When most people wish and dream of becoming birds, they fantasize about what it’s like to fly around and be carefree. While soaring through the sky is undoubtedly an amazing experience, being a bird is not always the easiest thing—particularly if you’re a hummingbird.

Hummingbirds, because of their size and behavior, face a whole range of threats we as humans never consider. To give you a better idea of the scary world hummingbirds face, I’ve compiled this short list of major threats to hummingbirds.
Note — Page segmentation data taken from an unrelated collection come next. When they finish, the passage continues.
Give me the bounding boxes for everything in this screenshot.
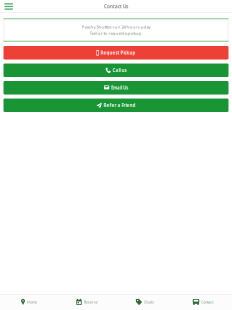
- staticText: Text us to request a pickup.: [90, 30, 142, 36]
- button[interactable]: Menu: [0, 0, 19, 13]
- staticText: Reserve: [84, 300, 98, 305]
- staticText: Contact Us: [104, 3, 128, 10]
- button[interactable]: Refer a Friend: [4, 98, 228, 112]
- button[interactable]: Reserve: [58, 294, 116, 310]
- button[interactable]: Home: [0, 294, 58, 310]
- button[interactable]: Email Us: [4, 81, 228, 94]
- staticText: Home: [27, 300, 37, 305]
- staticText: Contact: [201, 300, 213, 305]
- button[interactable]: Request Pickup: [4, 46, 228, 60]
- staticText: Call us: [113, 67, 127, 73]
- staticText: Refer a Friend: [104, 102, 136, 108]
- button[interactable]: Call us: [4, 64, 228, 77]
- staticText: Request Pickup: [101, 50, 136, 56]
- staticText: Deals: [144, 300, 154, 305]
- staticText: Email Us: [111, 85, 128, 91]
- button[interactable]: Contact: [174, 294, 232, 310]
- staticText: Peachy Shuttles run 24 hours a day: [82, 24, 150, 30]
- button[interactable]: Deals: [116, 294, 174, 310]
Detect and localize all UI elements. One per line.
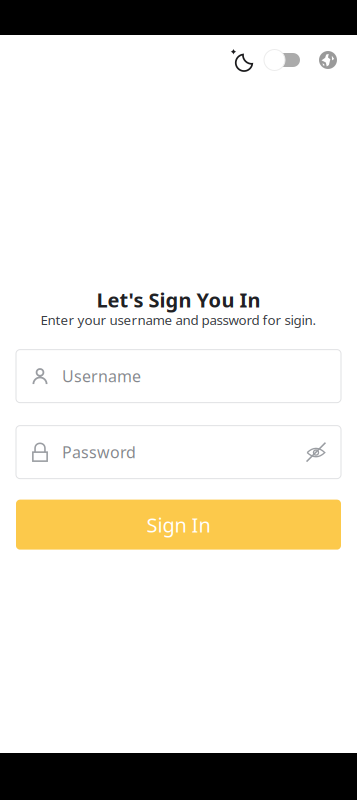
- staticText: Sign In: [146, 511, 210, 538]
- staticText: Enter your username and password for sig…: [40, 311, 316, 329]
- button[interactable]: Language: [300, 47, 337, 73]
- button[interactable]: Dark mode: [230, 44, 254, 76]
- staticText: Let's Sign You In: [96, 286, 260, 313]
- staticText: Password: [62, 442, 136, 463]
- staticText: Username: [62, 366, 141, 387]
- button[interactable]: Sign In: [16, 500, 341, 550]
- button[interactable]: Show password: [305, 441, 327, 463]
- button[interactable]: Toggle theme: [254, 46, 300, 74]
Whenever it starts to rain, we run for cover to escape the droplets so we don’t get wet. The experience of hummingbirds is quite different. A recent study, as covered in the New York Times, has found that hummingbirds can survive rainstorms by shifting their posture and speed. A drop of rain can be 38 percent of a hummingbird’s body weight. The water isn’t the only thing they have to worry about. High winds can push hummingbirds into objects or drown them.

There have also been some reports that excessive snow and freezing temperatures kill hummingbirds. Bad weather is a bad sign for hummingbirds.
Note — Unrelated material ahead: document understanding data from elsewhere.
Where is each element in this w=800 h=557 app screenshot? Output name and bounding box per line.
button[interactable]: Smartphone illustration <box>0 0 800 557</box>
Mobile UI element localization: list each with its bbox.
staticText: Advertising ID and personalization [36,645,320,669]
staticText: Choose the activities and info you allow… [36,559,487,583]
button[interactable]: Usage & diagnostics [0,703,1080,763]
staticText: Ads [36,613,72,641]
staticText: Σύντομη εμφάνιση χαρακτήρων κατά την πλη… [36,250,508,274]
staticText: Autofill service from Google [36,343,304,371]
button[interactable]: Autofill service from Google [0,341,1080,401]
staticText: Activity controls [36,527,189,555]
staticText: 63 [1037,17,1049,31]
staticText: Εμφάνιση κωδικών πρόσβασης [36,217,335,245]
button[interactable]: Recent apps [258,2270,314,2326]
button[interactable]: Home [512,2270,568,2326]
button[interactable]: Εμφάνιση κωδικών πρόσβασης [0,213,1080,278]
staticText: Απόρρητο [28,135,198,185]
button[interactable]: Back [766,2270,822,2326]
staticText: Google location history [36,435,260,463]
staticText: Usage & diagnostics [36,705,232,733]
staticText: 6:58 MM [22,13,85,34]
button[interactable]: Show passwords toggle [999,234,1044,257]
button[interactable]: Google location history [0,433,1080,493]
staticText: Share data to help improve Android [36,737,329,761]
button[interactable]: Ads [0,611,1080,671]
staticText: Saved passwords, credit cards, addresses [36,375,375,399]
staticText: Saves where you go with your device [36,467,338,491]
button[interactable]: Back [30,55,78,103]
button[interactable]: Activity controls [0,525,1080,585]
If you’ve ever walked into a spider web, it can be pretty annoying trying to get those sticky webs off. When you’re a small bird that flies into a web, it could spell your doom. Orb weaver spiders are apparently abundant on the Texas coast, according to Chron, and the huge yard-long webs entrap hummingbirds and other small birds.
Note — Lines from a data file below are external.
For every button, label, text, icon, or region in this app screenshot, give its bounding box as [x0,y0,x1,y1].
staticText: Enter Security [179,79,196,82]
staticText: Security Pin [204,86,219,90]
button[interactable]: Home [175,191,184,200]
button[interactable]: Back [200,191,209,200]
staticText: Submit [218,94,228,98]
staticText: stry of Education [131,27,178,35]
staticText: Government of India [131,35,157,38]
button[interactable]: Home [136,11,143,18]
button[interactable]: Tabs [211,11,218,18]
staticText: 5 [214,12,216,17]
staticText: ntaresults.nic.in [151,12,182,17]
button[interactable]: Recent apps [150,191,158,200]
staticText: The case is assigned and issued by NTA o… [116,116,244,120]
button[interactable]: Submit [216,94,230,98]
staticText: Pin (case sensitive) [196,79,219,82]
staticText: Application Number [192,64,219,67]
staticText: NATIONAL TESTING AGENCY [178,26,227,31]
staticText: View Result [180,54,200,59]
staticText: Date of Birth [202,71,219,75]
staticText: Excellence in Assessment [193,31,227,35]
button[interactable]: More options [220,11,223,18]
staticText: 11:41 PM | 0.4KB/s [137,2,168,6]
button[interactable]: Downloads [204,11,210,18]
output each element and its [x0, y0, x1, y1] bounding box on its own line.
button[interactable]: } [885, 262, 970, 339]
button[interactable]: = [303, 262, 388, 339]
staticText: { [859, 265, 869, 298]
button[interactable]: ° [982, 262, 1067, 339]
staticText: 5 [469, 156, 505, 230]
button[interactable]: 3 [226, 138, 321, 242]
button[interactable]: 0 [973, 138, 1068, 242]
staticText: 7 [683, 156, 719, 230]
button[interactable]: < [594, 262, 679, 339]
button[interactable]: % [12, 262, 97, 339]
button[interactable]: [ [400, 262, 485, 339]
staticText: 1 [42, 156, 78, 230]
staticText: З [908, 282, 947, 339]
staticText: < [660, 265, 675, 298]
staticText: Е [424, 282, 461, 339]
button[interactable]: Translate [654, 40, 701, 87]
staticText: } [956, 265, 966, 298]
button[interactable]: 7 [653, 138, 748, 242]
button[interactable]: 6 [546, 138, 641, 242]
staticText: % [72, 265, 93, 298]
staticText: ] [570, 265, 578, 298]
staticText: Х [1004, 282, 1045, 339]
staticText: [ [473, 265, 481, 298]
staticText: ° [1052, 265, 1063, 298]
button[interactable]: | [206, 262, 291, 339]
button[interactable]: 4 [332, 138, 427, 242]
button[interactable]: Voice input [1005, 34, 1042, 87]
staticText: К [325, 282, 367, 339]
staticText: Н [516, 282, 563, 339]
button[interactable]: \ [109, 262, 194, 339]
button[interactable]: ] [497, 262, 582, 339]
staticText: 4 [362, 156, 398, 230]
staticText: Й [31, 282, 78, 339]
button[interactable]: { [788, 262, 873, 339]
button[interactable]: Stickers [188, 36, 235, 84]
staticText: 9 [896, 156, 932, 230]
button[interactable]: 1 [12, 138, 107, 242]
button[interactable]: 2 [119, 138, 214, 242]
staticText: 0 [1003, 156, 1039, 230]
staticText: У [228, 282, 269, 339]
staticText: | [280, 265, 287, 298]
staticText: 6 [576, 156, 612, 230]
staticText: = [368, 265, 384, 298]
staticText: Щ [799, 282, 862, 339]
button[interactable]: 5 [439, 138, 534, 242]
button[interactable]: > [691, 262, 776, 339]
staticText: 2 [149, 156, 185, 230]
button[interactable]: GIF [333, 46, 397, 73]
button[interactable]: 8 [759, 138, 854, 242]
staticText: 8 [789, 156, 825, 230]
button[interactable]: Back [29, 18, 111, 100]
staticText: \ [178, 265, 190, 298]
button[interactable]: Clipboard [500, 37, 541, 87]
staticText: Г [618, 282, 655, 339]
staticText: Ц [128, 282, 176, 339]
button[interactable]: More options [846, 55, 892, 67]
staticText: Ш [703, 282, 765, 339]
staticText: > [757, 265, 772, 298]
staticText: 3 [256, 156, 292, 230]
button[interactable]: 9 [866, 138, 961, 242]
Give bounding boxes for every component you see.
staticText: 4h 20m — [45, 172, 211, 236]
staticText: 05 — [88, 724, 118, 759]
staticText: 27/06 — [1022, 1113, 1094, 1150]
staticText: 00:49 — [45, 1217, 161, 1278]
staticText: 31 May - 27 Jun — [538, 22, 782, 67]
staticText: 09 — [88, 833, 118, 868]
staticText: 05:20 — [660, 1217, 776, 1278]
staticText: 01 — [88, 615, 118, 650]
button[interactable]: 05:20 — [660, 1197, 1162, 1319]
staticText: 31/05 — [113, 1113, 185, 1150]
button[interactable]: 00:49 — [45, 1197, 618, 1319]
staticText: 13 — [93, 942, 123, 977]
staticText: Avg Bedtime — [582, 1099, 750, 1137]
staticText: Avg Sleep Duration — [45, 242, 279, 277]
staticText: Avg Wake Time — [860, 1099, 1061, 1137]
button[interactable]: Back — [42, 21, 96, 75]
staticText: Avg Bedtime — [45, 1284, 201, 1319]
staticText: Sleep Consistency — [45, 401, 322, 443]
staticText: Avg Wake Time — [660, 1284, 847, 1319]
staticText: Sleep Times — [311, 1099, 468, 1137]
In most cases, it takes the intervention of humans to save the trapped birds.


Even though all the birds seem to get along just fine at your hummingbird feeders, a big threat to birds is other birds. For example, the Tiny Hawk, which is found in Central and South America is known to prey on and devour hummingbirds. Other types of birds, like orioles and falcons, also feed on hummingbirds.


When someone walks into a sliding glass door, it usually ends with hilarious results perfect for a show like America’s Funniest Home Videos. When a hummingbird does it, it’s not so funny. Windows—and frankly, most man-made objects—present harmful obstacles to hummingbirds.


Take all of the dangers presented above and multiply them exponentially. Those dangers tend to be minimized when flying around familiar areas, but when you’re traveling thousands of miles each year, the amount of rainstorms, spider webs, hawks, insects, windows and cars you will encounter grows. Some Rufous Hummingbirds travel more than 2,000 miles one way during migration. That is an insanely huge number considering they weigh as little as two grams.

So, the next time you dream about being a carefree bird soaring through the sky, maybe you should reconsider. You also might want to look at those funny hummingbirds at your feeders in a different light because they’ve dodged a lot just to be there. Appreciate their existence.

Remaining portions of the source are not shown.